One additional comment about the nature of consensus. Consensus is sometimes offered as a sign of a respectful political system – one that respects every stakeholder so much that each is given the possibility of a true hold-up. It would be more accurate to say that consensus only works where the community of stakeholders has sufficient common interests that holdups will be rare, and more often a set a informal process rules – sometimes nearly invisible to outsiders – that structure when it is legitimate to invoke a hold up and when it is not. In that regard, consensus requires a level of social trust that goes far beyond the requirements of majoritarian democracy.
But there is a flip side to this as well. Consensus also takes root in circumstances where trust is far lower than it would be in a majoritarian system. Consensus – as a system of each having a holdup – also develops in circumstances in which participants do not trust what the majority would do, and fear that the majority would help themselves with regard to the minority and that they might also change the process rules so that things cannot (easily or practicably) get changed back. One vote, one time is the extreme example. In those circumstances, consensus develops because it gives each stakeholder a veto because they have no trust in the longer run operations of a majoritarian system.
Consensus can reflect, in other words, an extraordinarily high trust society or an extremely low trust one. Majoritarian processes tend to operate somewhere in the middle – and are both more dynamic for that reason, but also, strikingly, more fragile.
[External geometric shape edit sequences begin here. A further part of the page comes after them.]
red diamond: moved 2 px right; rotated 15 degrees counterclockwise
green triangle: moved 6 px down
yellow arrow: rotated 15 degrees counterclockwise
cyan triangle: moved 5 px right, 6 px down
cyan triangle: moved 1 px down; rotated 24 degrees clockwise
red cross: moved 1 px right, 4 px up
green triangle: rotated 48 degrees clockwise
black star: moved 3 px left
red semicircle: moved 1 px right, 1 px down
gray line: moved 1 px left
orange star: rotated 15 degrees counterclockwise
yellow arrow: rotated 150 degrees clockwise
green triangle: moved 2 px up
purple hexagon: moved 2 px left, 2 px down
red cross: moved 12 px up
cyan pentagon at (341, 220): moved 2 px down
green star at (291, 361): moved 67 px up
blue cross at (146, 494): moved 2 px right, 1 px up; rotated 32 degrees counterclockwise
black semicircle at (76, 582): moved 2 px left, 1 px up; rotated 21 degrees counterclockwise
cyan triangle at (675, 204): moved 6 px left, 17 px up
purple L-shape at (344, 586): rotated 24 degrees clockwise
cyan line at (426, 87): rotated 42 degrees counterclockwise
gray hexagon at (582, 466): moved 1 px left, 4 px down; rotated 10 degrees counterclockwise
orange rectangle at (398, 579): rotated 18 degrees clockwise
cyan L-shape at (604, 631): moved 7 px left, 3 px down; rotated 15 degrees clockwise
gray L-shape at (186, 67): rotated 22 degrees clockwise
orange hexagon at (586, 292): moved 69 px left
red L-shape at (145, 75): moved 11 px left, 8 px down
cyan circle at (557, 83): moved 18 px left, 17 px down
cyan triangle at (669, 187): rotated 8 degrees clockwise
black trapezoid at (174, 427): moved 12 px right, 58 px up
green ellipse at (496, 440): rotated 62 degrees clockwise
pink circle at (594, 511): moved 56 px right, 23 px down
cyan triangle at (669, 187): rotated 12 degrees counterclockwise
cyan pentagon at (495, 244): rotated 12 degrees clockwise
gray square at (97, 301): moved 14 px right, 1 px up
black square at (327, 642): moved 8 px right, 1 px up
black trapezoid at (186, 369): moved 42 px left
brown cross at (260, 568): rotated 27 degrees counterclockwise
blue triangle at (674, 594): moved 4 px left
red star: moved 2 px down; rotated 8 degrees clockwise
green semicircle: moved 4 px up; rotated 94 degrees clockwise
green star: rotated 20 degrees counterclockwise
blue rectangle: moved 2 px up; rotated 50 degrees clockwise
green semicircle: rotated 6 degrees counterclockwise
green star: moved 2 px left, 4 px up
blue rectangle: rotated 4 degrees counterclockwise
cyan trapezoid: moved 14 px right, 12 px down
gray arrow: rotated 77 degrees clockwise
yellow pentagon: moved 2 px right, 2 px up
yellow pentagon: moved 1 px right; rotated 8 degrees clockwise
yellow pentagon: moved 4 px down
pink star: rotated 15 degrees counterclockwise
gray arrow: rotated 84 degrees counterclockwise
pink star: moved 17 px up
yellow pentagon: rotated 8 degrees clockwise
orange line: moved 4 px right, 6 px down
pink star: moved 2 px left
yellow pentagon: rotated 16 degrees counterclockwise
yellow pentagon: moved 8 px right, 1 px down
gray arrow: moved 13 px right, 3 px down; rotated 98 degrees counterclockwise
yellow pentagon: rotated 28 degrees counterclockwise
(Update: Actually, the correct answer might well be … a majoritarian democracy is the privilege of a very high trust society but which has at least the possibility of sharply different policies that can only be settled by a majoritarian process leading down one path or the other, but in which high trust enables the currently losing side to hold out the possibility of, if not total revision, serious revision down the road. The combination of high trust and possibly high dissensus around policy is potentially unstable and hence fragile. Cue Edmund Burke.)